🤖 AI Summary
Large language models (LLMs) frequently exhibit cross-context inconsistent hallucinations in natural language processing (NLP) tasks, undermining reliability and trustworthiness.
Method: This paper proposes an event-driven text-to-code cyclic training framework that establishes a bidirectional closed loop: text-to-code generation followed by code-to-text reverse distillation, enabling logical consistency transfer. It introduces an innovative event-alignment mechanism and a task-agnostic, multi-stage cyclic fine-tuning paradigm—overcoming the task dependency inherent in existing synthetic-data-based approaches.

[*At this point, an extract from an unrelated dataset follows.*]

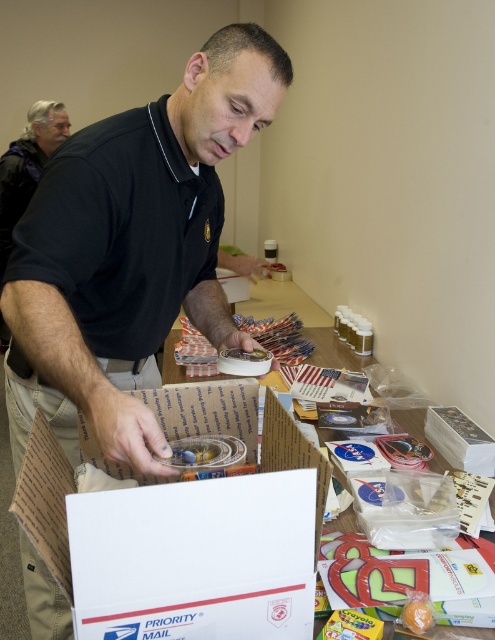 You are a delivery person who needs to determine if the black matte shirt at center can be placed into the white cardboard box at center without folding it. Can you do that?

The black matte shirt at center is bigger than the white cardboard box at center, so it cannot fit inside without folding. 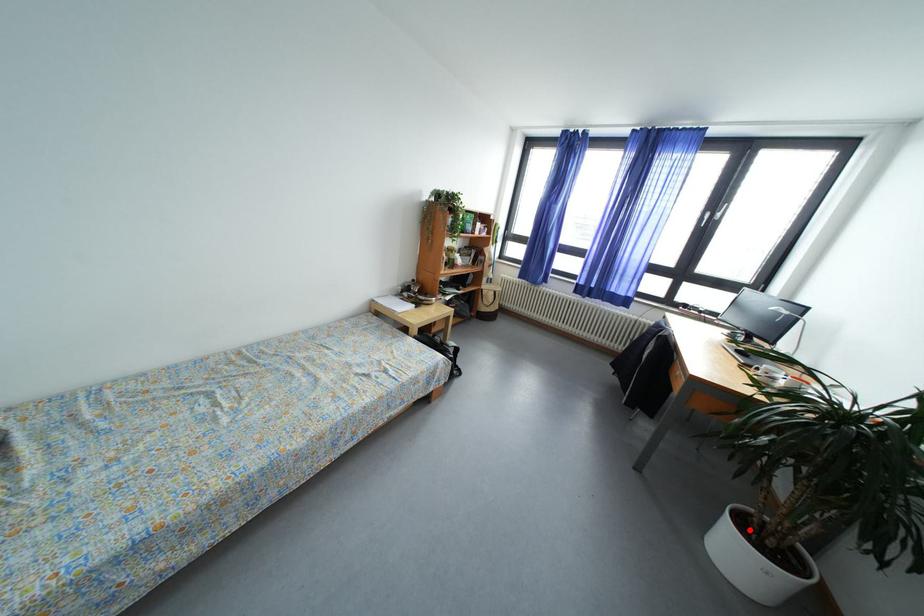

Contribution/Results: Evaluated on three mainstream LLMs, the method significantly reduces inconsistency hallucination rates across two representative NLP tasks while preserving original task performance without degradation. It offers a generalizable, lightweight, and architecture-agnostic solution for hallucination mitigation, advancing the state of the art in reliable LLM deployment.
📝 Abstract
Recent methodologies utilizing synthetic datasets have aimed to address inconsistent hallucinations in large language models (LLMs); however,these approaches are primarily tailored to specific tasks, limiting their generalizability. Inspired by the strong performance of code-trained models in logic-intensive domains, we propose a novel framework that leverages event-based text to generate corresponding code and employs cyclic training to transfer the logical consistency of code to natural language effectively. Our method significantly reduces inconsistent hallucinations across three leading LLMs and two categories of natural language tasks while maintaining overall performance. This framework effectively alleviates hallucinations without necessitating adaptation to downstream tasks, demonstrating generality and providing new perspectives to tackle the challenge of inconsistent hallucinations.